(Material provided Opens)

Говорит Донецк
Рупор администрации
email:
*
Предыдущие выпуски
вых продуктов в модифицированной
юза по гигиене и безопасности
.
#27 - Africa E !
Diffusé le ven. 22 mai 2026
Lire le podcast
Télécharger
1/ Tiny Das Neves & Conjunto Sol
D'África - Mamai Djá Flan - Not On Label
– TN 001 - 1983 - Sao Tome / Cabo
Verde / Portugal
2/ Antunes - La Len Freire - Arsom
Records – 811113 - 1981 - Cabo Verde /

(Material provided Closes)

> To do: Each line of the data should be given back exactly.

> Output below:
Говорит Донецк
Рупор администрации
email:
*
Предыдущие выпуски
вых продуктов в модифицированной
юза по гигиене и безопасности
.
#27 - Africa E !
Diffusé le ven. 22 mai 2026
Lire le podcast
Télécharger
1/ Tiny Das Neves & Conjunto Sol
D'África - Mamai Djá Flan - Not On Label
– TN 001 - 1983 - Sao Tome / Cabo
Verde / Portugal
2/ Antunes - La Len Freire - Arsom
Records – 811113 - 1981 - Cabo Verde /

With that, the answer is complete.